Governor Deval Patrick tomorrow will unveil a five-year plan to spend $12 billion on new college classrooms, laboratories, roads, bridges, and other construction projects that he says were pushed aside as the state grappled to cover the ballooning cost of the Big Dig, according to a source familiar with the plan.
The blueprint would begin to fulfill a host of ambitious promises Patrick made during his campaign and the early days of his administration, by making the first investments in a commuter rail line to New Bedford, an extension of the Green Line to Medford, repairs to the Storrow Drive Tunnel and the Longfellow Bridge, and construction of a stem cell bank at the University of Massachusetts Medical School.

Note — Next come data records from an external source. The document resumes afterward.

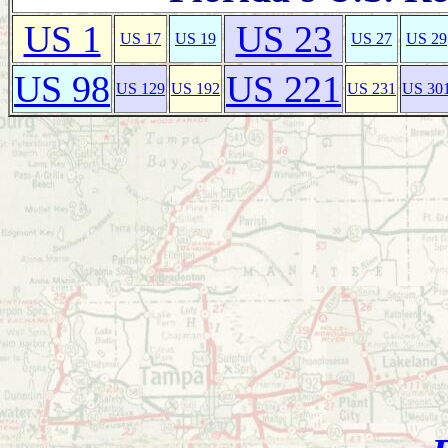
US 1
US 23
US 17
US 19
US 27
US 29
US 98
US 221
US 129
US 192
US 231
US 30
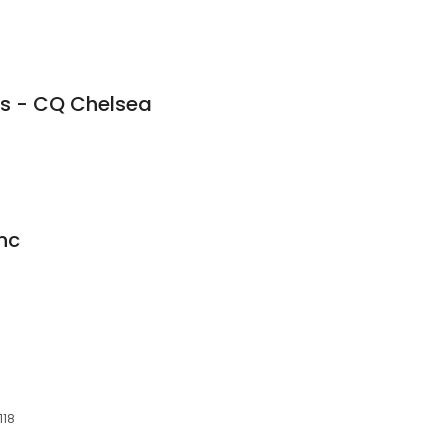
ts - CQ Chelsea
nc
118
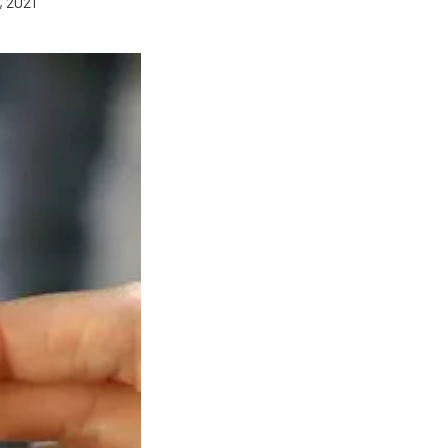
, 2021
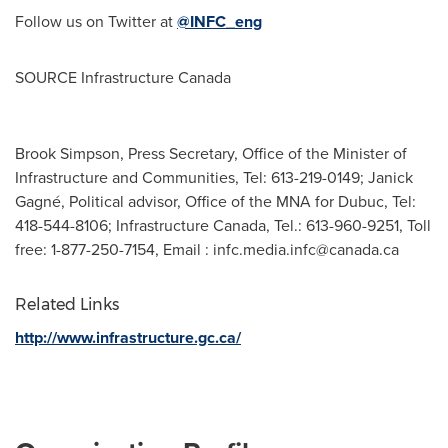
Follow us on Twitter at
@INFC_eng
SOURCE Infrastructure Canada
Brook Simpson, Press Secretary, Office of the Minister of
Infrastructure and Communities, Tel: 613-219-0149; Janick
Gagné, Political advisor, Office of the MNA for Dubuc, Tel:
418-544-8106; Infrastructure Canada, Tel.: 613-960-9251, Toll
free: 1-877-250-7154, Email :
infc.media.infc@canada.ca
Related Links
http://www.infrastructure.gc.ca/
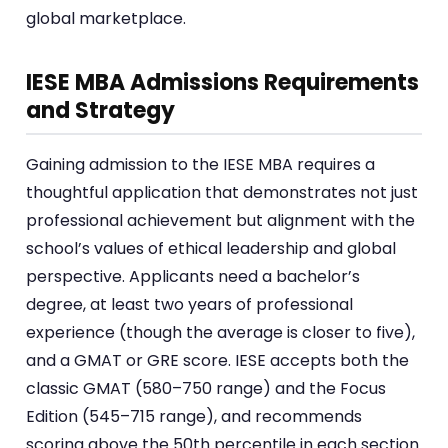
global marketplace.
IESE MBA Admissions Requirements
and Strategy
Gaining admission to the IESE MBA requires a
thoughtful application that demonstrates not just
professional achievement but alignment with the
school’s values of ethical leadership and global
perspective. Applicants need a bachelor’s
degree, at least two years of professional
experience (though the average is closer to five),
and a GMAT or GRE score. IESE accepts both the
classic GMAT (580–750 range) and the Focus
Edition (545–715 range), and recommends
scoring above the 50th percentile in each section.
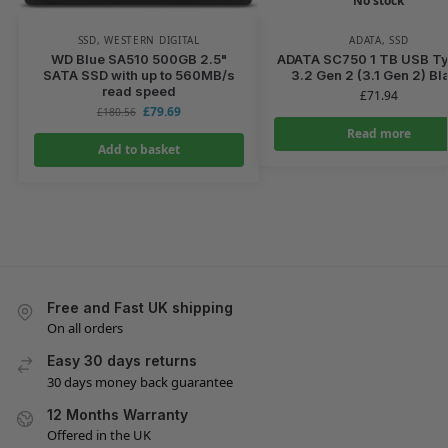
No stock
SSD
,
WESTERN DIGITAL
ADATA
,
SSD
WD Blue SA510 500GB 2.5"
ADATA SC750 1 TB USB T
SATA SSD with up to 560MB/s
3.2 Gen 2 (3.1 Gen 2) Bl
read speed
£
71.94
£
79.69
£
180.56
Read more
Add to basket
Free and Fast UK shipping
On all orders
Easy 30 days returns
30 days money back guarantee
12 Months Warranty
Offered in the UK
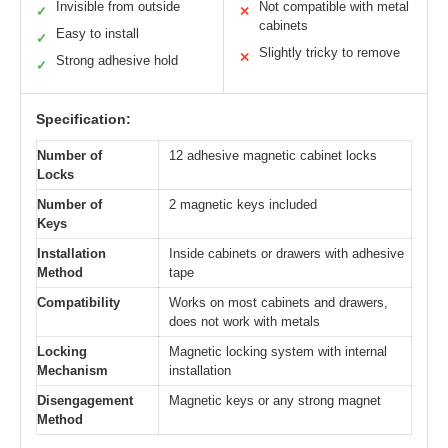
Invisible from outside
Not compatible with metal
✓
✕
cabinets
Easy to install
✓
Slightly tricky to remove
✕
Strong adhesive hold
✓
Specification:
Number of
12 adhesive magnetic cabinet locks
Locks
Number of
2 magnetic keys included
Keys
Installation
Inside cabinets or drawers with adhesive
Method
tape
Compatibility
Works on most cabinets and drawers,
does not work with metals
Locking
Magnetic locking system with internal
Mechanism
installation
Disengagement
Magnetic keys or any strong magnet
Method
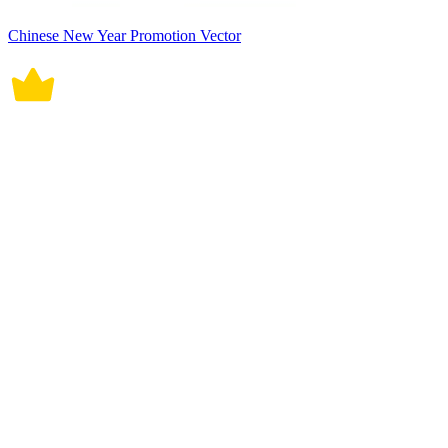
Chinese New Year Promotion Vector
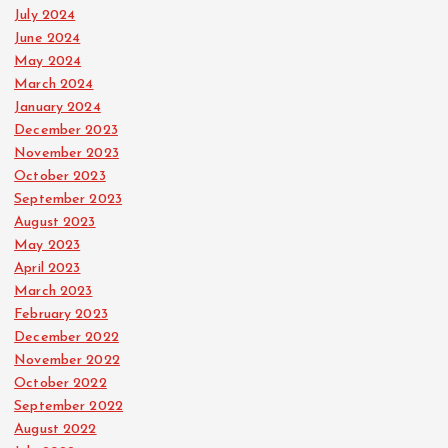
July 2024
June 2024
May 2024
March 2024
January 2024
December 2023
November 2023
October 2023
September 2023
August 2023
May 2023
April 2023
March 2023
February 2023
December 2022
November 2022
October 2022
September 2022
August 2022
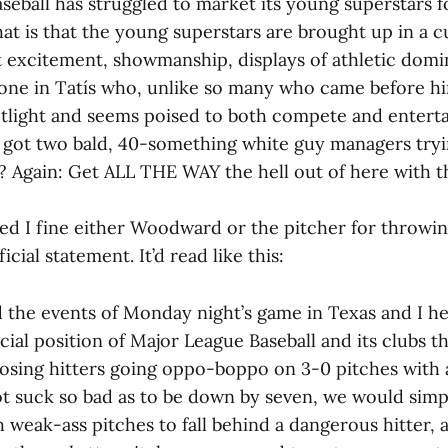
eball has struggled to market its young superstars fo
hat is that the young superstars are brought up in a 
t excitement, showmanship, displays of athletic dom
s one in Tatís who, unlike so many who came before h
otlight and seems poised to both compete and enterta
e got two bald, 40-something white guy managers try
? Again: Get ALL THE WAY the hell out of here with t
red I fine either Woodward or the pitcher for throw
ficial statement. It’d read like this:
d the events of Monday night’s game in Texas and I h
ficial position of Major League Baseball and its clubs th
osing hitters going oppo-boppo on 3-0 pitches with a
t suck so bad as to be down by seven, we would simp
h weak-ass pitches to fall behind a dangerous hitter,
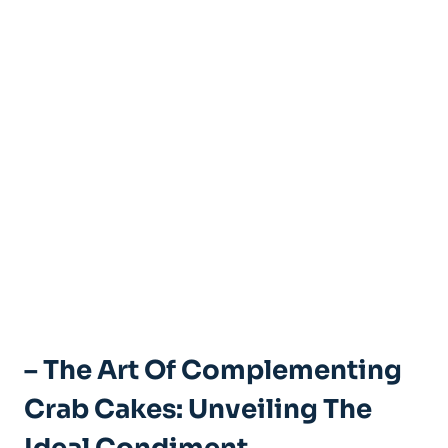
– The Art Of Complementing
Crab Cakes: Unveiling The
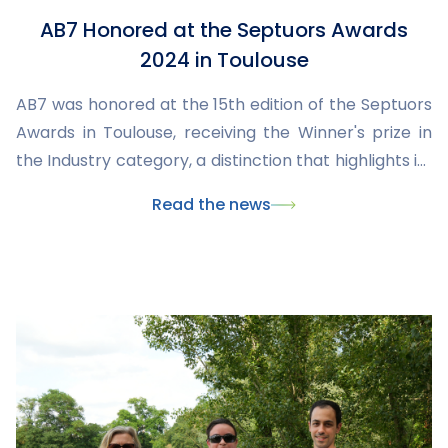
AB7 Honored at the Septuors Awards
2024 in Toulouse
AB7 was honored at the 15th edition of the Septuors
Awards in Toulouse, receiving the Winner's prize in
the Industry category, a distinction that highlights its
commitment, expertise, and key role in industrial
Read the news
innovation in Occitania.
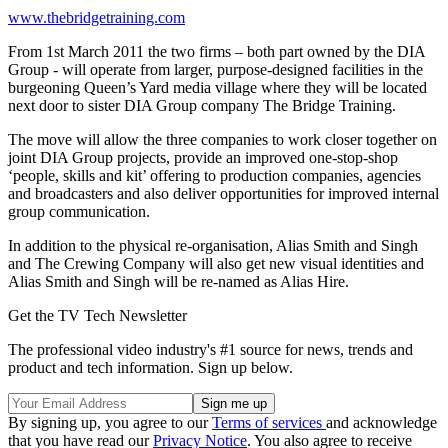
www.thebridgetraining.com
From 1st March 2011 the two firms – both part owned by the DIA
Group - will operate from larger, purpose-designed facilities in the
burgeoning Queen’s Yard media village where they will be located
next door to sister DIA Group company The Bridge Training.
The move will allow the three companies to work closer together on
joint DIA Group projects, provide an improved one-stop-shop
‘people, skills and kit’ offering to production companies, agencies
and broadcasters and also deliver opportunities for improved internal
group communication.
In addition to the physical re-organisation, Alias Smith and Singh
and The Crewing Company will also get new visual identities and
Alias Smith and Singh will be re-named as Alias Hire.
Get the TV Tech Newsletter
The professional video industry's #1 source for news, trends and
product and tech information. Sign up below.
By signing up, you agree to our
Terms of services
and acknowledge
that you have read our
Privacy Notice
. You also agree to receive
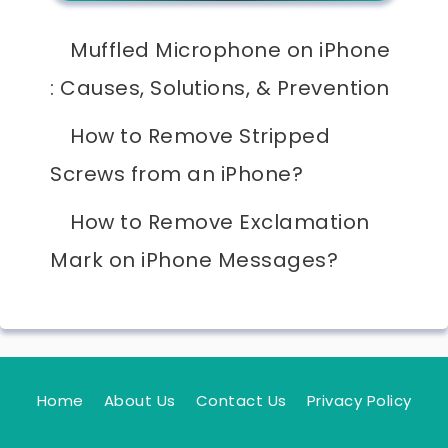
Muffled Microphone on iPhone
: Causes, Solutions, & Prevention
How to Remove Stripped
Screws from an iPhone?
How to Remove Exclamation
Mark on iPhone Messages?
Home
About Us
Contact Us
Privacy Policy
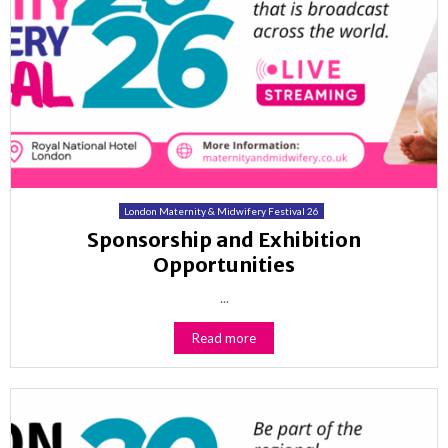
London Maternity & Midwifery Festival 26
Sponsorship and Exhibition
Opportunities
...
Read more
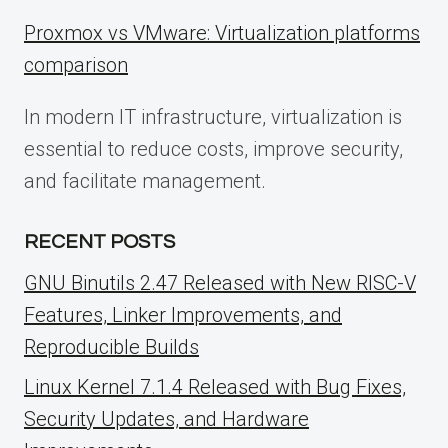
Proxmox vs VMware: Virtualization platforms
comparison
In modern IT infrastructure, virtualization is
essential to reduce costs, improve security,
and facilitate management.
RECENT POSTS
GNU Binutils 2.47 Released with New RISC-V
Features, Linker Improvements, and
Reproducible Builds
Linux Kernel 7.1.4 Released with Bug Fixes,
Security Updates, and Hardware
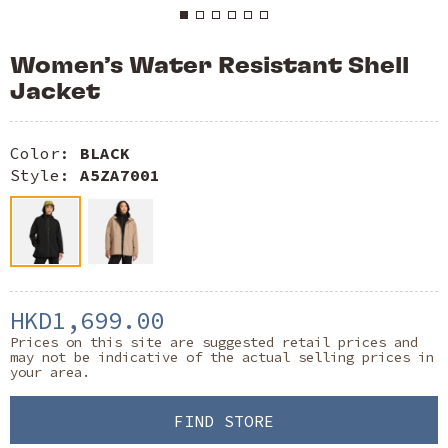
Women’s Water Resistant Shell
Jacket
Color:
BLACK
Style:
A5ZA7001
HKD1,699.00
Prices on this site are suggested retail prices and
may not be indicative of the actual selling prices in
your area.
FIND STORE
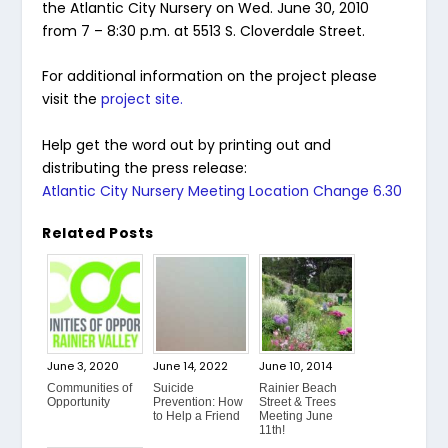
the Atlantic City Nursery on Wed. June 30, 2010
from 7 – 8:30 p.m. at 5513 S. Cloverdale Street.
For additional information on the project please
visit the
project site.
Help get the word out by printing out and
distributing the press release:
Atlantic City Nursery Meeting Location Change 6.30
Related Posts
June 3, 2020
June 14, 2022
June 10, 2014
Communities of
Suicide
Rainier Beach
Opportunity
Prevention: How
Street & Trees
to Help a Friend
Meeting June
11th!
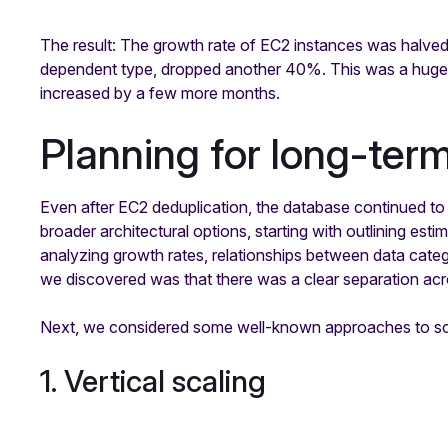
The result: The growth rate of EC2 instances was halved a
dependent type, dropped another 40%. This was a huge w
increased by a few more months.
Planning for long-ter
Even after EC2 deduplication, the database continued to
broader architectural options, starting with outlining e
analyzing growth rates, relationships between data catego
we discovered was that there was a clear separation ac
Next, we considered some well-known approaches to sc
1. Vertical scaling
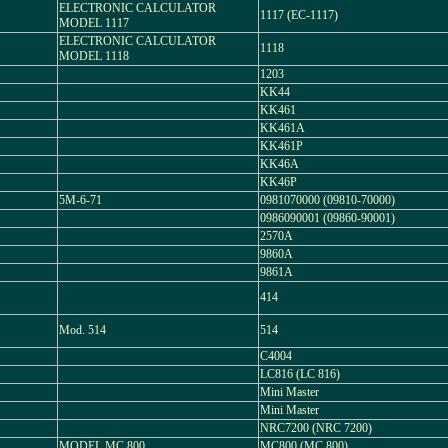
ELECTRONIC CALCULATOR
1117 (EC-1117)
MODEL 1117
ELECTRONIC CALCULATOR
1118
MODEL 1118
1203
KK44
KK461
KK461A
KK461P
KK46A
KK46P
5M-6-71
0981070000 (09810-70000)
0986090001 (09860-90001)
2570A
9860A
9861A
414
Mod. 514
514
C4004
LC816 (LC 816)
Mini Master
Mini Master
NRC7200 (NRC 7200)
MODEL MC 800
MC800 (MC 800)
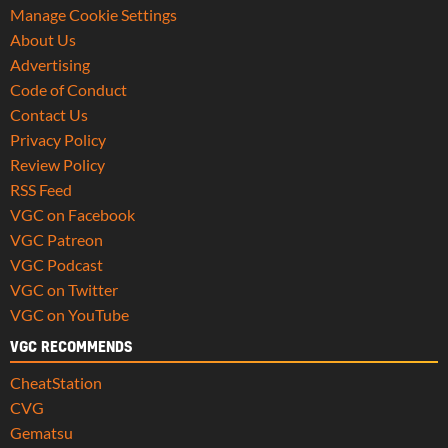
Manage Cookie Settings
About Us
Advertising
Code of Conduct
Contact Us
Privacy Policy
Review Policy
RSS Feed
VGC on Facebook
VGC Patreon
VGC Podcast
VGC on Twitter
VGC on YouTube
VGC RECOMMENDS
CheatStation
CVG
Gematsu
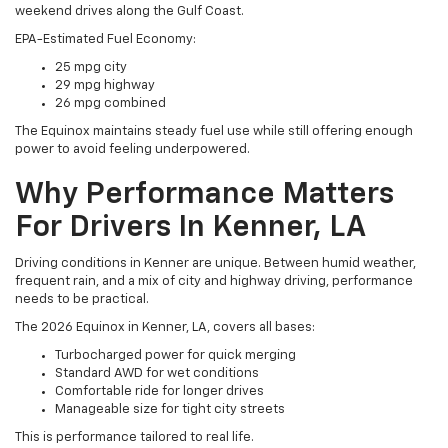
weekend drives along the Gulf Coast.
EPA-Estimated Fuel Economy:
25 mpg city
29 mpg highway
26 mpg combined
The Equinox maintains steady fuel use while still offering enough
power to avoid feeling underpowered.
Why Performance Matters
For Drivers In Kenner, LA
Driving conditions in Kenner are unique. Between humid weather,
frequent rain, and a mix of city and highway driving, performance
needs to be practical.
The 2026 Equinox in Kenner, LA, covers all bases:
Turbocharged power for quick merging
Standard AWD for wet conditions
Comfortable ride for longer drives
Manageable size for tight city streets
This is performance tailored to real life.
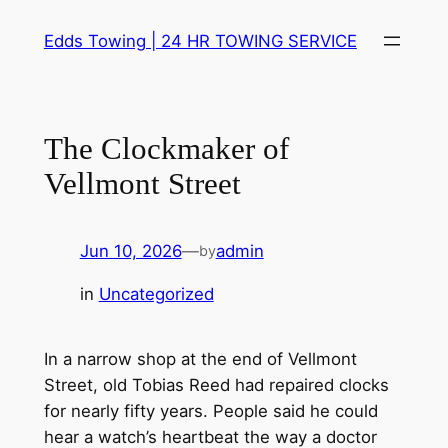
Skip
Edds Towing | 24 HR TOWING SERVICE
to
content
The Clockmaker of
Vellmont Street
Jun 10, 2026
—
admin
by
in
Uncategorized
In a narrow shop at the end of Vellmont
Street, old Tobias Reed had repaired clocks
for nearly fifty years. People said he could
hear a watch’s heartbeat the way a doctor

It also details more modest measures intended to improve the quality of life for residents: the construction of 1,000 parking spaces at commuter rail stations, $7 million for additional urban parking garages, and $25 million to deliver broadband Internet access to 31 communities in Western Massachusetts by 2010.
Nothing will be built without the approval of the Legislature, which is expected to put its own stamp on the plan after Patrick formally seeks permission to float bonds for the projects next month. The proposal will probably renew the debate about how deeply the state should go into debt -- a factor that can damage its credit rating.
Last week, Patrick raised the amount the state can borrow annually from $1.25 billion to $1.5 billion and said he would allow it to rise to $2 billion by 2012. He said that public assets in Massachusetts have endured such a long period of neglect because of the Big Dig and political inattention that his administration needed to take steps to reverse the trend.
Originally slated at less than $2 billion, the price tag of the Big Dig spiraled to nearly $15 billion, leaving little money for other construction projects.
The biggest increase in Patrick's plan is dedicated to the state's public higher education campuses, which he says have been forced to delay billions of dollars in repairs in recent years.
In fiscal 2008, the plan would funnel $125 million into the system, up from $44 million in fiscal 2007. Over five years, the system would receive $750 million -- $375 million for the University of Massachusetts and $375 million for the 24 state and community colleges.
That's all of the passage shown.